The last approach of this kind was sort of a semi-supervised procedure which evolved from the clustering approach. The fact that wikipedia categories are often strongly related by keywords in their titles to a certain topic, e.g. Rocky_Mountains -> Keywords: rocky, mountains -> topic: geography, because 'mountain' is a keyword for geography, could be exploited by labeling those categories with their obvious topics and then training a topical classifier with those obvious examples (categories) for each topic. Note that there were over 200k obvious category assignments (to topics) possible. After training the classifier, it was easy to apply the classifier to yet unassignment wiki categories and estimate the topic to which it should belong. Then it was possible to repeat that procedure with the newly assigned categories as new examples for training.
With categories assigned to topics, it is then easily possible to assign topics to dbpedia resources by evaluating their categories they belong to. Like this it was possible to split the extracted occurences from dbpedia-spotlight to their main topics, which allowed me to generate a topically labeled corpus consisting of dbpedia-spotlight occs.
My last approach was similar to the last one except that I was using resources itself, s.t. there was no need of using categories. In the initial step, resource occurrences were assigned by matching topical keywords to the resources title to the specific topics. This procedure was implicitly generating an initial corpus for training a topical classifier. This classifier could then be used to further assign resource occurrences to topics by calculating the probabilities of the occurrence's context of belonging to a specific topic or not.

Modeling and Training

The proposed model, which was a simple topical classifier on top of lda features, resulted in good results on 20Newsgroup Dataset but performance on the wikipedia was really bad. So I tried naive bayes multinomial from weka, which is always a good choice for topical classification, and it worked pretty well on both 20Newsgroup and my wikipedia corpus. The advantages of naive bayes multinomial are, that it is already incremental and also really fast. Now there are two options on how to use this model. One was simply to train it on the N different topics we chose as classes (concurrent), which means as single label classifier. The other option was to train for each topic a different model with the classes 'topic' and 'not-topic', which yields in fact a model (consisting of actually N models) that was able to do multi label classification.

Progress

Apr 24 – May 20, 2012

  • branching/forking main repository, setup ide, learning scala
  • scripts for:
    • converting tsv files (category, text) to vowpal input format
    • converting text to vectors (stopwords, stemming, no numbers etc)
    • converting vowpal prediction files to .arff files
  • tests on 20 newsgroup dataset with online lda (vowpal wabbit), mlda and slda with reasonable performance
  • flattening of wikipedia hierarchy
  • extracting occs from wikipedia dump
  • getting to know and coordinate with other GSoC students

May 21, 2012

  • sorting of occs, categories_articles (after articles)
  • decision: training classifier on paragraphs.
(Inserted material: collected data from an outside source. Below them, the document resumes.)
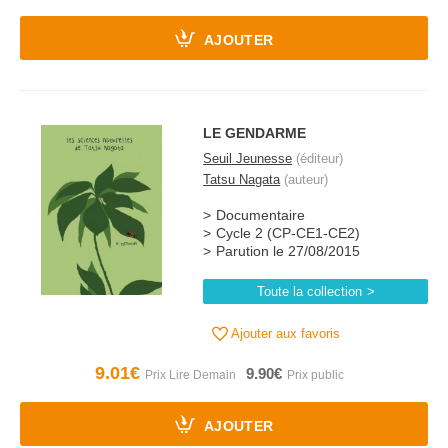
AJOUTER
LE GENDARME
Seuil Jeunesse
(éditeur)
Tatsu Nagata
(auteur)
Documentaire
Cycle 2 (CP-CE1-CE2)
Parution le 27/08/2015
Toute la collection
Ajouter aux favoris
9.01€
9.90€
AJOUTER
Assigned topic should not come from the article of the occurence, but from the occurence's resource, because like this the initial corpus is especially generated by the occurences in the wikipedia -> topical classifier should generate better topics for disambiguation (,but results could be worse for general purpose topical classification, which is not the goal)
  • split occs.tsv by top categories

May 22, 2012

  • extracting corpus from splittet occs files

May 24, 2012

  • transforming corpus to vowpal input with vocabulary cut and wordcount transformations

May 26, 2012

  • training of lda model and testing features on weka's classifier's => no classification possible
  • possible explanations:
    • corpus is no good for topical classification -- proof through applying classifier to bag-of-words will show -- solution: new corpus, possibly derived from clusters over the wikipedia
    • lda doesn't work for wikipedia -- proof would be the same, if other classifiers would do better

May 28, 2012

  • tests on wikipedia corpus with naive bayes (incremental) and MaxEnt went well => applying plain lda does not give expected results; generated wikipedia corpus can be used for training topical classifiers
  • in the next few days different incremental classifiers should be evaluated and the best should be chosen
  • naive bayes (following the paper from [1]) seems like a good candidate (performance similar to MaxEnt)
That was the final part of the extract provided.